Da ich nun wirklich keine Alternative zum Liegenbleiben sehe, gehe ich ins Bett. Ich schlafe nicht gut, weil ich ständig damit rechne, dass ein Polizeiboot neben mir festmacht. Schleusenwärter können ja ziemlich ungemütlich werden, wenn man sich ihren Anordnungen widersetzt – und das im Allgemeinen natürlich zu Recht.

Der Wecker läutet noch vor Anbruch der Dämmerung. Es dauert genau eine Dusche und zwei Cappuccini lang, bis es hell genug ist zum Ablegen. Ich stelle fest, ich habe Nachbarn bekommen über Nacht. Da ich mit den Hunden nicht nochmal über den fiesen Steg laufen möchte, plane ich einen Gassistop in Willemstad, 15 Minuten Fahrt von hier.

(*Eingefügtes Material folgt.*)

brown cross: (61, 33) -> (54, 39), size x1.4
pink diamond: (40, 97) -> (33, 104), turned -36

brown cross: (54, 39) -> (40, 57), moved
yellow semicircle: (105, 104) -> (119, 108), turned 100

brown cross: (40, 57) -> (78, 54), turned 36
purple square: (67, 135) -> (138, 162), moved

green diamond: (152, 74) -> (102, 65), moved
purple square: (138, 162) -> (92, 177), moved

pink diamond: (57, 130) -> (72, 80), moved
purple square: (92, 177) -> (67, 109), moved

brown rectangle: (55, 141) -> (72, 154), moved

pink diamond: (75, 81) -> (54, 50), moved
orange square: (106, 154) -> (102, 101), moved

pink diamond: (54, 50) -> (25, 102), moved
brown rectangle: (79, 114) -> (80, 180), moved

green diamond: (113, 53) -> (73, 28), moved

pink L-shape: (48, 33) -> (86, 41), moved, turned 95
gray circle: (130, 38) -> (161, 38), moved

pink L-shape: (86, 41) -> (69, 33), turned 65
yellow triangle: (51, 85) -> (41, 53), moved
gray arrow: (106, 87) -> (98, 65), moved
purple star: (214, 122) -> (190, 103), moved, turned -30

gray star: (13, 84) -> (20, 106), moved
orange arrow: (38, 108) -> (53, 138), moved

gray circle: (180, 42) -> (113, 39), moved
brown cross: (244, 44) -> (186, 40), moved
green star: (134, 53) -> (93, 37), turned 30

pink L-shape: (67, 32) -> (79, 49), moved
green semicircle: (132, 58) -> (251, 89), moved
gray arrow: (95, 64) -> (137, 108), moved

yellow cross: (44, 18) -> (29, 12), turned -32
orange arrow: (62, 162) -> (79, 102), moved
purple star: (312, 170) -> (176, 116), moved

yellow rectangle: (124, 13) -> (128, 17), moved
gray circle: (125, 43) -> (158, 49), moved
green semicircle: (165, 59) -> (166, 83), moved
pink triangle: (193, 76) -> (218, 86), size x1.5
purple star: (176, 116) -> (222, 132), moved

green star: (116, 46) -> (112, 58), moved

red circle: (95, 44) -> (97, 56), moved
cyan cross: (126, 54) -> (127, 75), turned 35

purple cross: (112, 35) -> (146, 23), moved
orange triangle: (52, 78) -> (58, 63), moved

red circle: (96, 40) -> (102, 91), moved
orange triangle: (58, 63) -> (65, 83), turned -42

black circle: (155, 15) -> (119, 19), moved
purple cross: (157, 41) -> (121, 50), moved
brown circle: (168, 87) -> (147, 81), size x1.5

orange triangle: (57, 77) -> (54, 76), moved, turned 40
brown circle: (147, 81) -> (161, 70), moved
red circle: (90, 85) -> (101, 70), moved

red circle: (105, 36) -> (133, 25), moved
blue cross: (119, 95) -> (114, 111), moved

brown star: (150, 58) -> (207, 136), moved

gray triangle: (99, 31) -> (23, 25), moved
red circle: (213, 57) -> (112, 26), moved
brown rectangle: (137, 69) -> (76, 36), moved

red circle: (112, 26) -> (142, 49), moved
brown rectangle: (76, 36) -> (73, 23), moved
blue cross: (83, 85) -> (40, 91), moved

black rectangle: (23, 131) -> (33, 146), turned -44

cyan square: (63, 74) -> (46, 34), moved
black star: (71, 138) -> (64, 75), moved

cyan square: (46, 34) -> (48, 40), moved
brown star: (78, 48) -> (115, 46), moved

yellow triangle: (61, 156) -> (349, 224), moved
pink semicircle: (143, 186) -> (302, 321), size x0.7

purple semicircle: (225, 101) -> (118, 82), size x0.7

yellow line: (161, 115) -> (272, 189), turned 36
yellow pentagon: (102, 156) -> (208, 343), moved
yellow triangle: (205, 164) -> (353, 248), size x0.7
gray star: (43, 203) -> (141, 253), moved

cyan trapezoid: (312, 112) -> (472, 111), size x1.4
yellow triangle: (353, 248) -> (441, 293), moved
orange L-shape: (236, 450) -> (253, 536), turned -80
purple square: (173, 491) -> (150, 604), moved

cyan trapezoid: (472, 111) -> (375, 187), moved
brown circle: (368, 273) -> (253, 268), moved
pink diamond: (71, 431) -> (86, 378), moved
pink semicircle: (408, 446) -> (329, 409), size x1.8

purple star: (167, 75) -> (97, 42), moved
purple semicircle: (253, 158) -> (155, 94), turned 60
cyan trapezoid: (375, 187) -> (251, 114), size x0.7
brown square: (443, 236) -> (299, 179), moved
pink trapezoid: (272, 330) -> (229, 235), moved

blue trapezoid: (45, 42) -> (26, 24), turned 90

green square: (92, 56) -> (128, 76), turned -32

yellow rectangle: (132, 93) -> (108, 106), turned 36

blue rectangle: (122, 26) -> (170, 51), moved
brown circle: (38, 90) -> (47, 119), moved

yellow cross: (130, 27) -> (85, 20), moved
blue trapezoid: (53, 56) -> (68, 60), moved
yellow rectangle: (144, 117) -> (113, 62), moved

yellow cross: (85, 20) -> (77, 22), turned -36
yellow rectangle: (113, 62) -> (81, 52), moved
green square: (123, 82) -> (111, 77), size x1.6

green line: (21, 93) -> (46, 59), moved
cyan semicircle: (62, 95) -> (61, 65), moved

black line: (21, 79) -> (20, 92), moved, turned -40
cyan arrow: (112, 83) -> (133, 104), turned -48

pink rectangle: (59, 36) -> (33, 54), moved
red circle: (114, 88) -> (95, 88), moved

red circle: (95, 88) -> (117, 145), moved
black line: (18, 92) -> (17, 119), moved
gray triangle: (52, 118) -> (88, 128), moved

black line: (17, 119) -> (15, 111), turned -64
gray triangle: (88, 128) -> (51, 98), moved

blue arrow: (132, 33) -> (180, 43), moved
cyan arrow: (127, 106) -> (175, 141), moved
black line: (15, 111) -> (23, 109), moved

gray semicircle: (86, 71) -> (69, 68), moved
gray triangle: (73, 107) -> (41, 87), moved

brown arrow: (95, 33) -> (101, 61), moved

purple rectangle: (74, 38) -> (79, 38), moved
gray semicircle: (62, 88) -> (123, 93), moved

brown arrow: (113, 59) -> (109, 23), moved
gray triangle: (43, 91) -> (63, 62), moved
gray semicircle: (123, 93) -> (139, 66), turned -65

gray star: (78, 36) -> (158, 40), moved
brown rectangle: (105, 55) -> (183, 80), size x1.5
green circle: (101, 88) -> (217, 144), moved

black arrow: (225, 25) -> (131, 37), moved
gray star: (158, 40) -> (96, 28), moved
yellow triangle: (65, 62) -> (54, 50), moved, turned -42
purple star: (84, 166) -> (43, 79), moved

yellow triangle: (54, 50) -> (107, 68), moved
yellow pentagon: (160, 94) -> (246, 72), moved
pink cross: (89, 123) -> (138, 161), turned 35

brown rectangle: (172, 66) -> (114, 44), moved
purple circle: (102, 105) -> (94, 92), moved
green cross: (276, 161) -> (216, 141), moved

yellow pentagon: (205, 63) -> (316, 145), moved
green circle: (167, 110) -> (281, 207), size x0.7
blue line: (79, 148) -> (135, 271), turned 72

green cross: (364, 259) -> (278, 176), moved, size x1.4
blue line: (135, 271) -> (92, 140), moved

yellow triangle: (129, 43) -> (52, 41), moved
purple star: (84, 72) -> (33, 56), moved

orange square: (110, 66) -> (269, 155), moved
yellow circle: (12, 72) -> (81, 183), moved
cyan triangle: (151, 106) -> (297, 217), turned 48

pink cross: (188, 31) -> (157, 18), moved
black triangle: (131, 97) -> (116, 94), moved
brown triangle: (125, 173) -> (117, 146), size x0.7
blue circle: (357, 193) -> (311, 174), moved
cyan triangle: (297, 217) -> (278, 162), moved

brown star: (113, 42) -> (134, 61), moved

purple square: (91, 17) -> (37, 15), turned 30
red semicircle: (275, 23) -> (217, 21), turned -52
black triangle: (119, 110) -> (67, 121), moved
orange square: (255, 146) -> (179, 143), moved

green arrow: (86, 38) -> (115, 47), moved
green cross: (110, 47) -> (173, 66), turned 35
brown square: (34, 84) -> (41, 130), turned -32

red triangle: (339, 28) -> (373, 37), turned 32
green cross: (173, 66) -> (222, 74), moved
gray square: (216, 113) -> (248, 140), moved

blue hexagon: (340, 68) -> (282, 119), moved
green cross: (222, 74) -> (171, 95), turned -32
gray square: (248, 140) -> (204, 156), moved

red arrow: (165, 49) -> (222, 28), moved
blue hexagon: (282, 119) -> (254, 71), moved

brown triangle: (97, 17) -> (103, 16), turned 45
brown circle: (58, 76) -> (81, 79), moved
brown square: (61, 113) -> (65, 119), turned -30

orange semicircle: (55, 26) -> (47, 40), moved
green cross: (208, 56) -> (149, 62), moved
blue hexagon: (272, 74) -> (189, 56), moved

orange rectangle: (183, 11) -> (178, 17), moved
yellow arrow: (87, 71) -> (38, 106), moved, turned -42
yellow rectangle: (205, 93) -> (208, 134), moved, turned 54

Direkt an der Hafeneinfahrt finde ich einen Platz zum Anlegen. Ist zwar verboten, aber wenn ich um sechs Uhr morgens eine halbe Stunde hier parke, wird das hoffentlich niemanden kümmern. Nachdem die Hunde versorgt sind, geht es dann auch weiter über das Hollandsdiep.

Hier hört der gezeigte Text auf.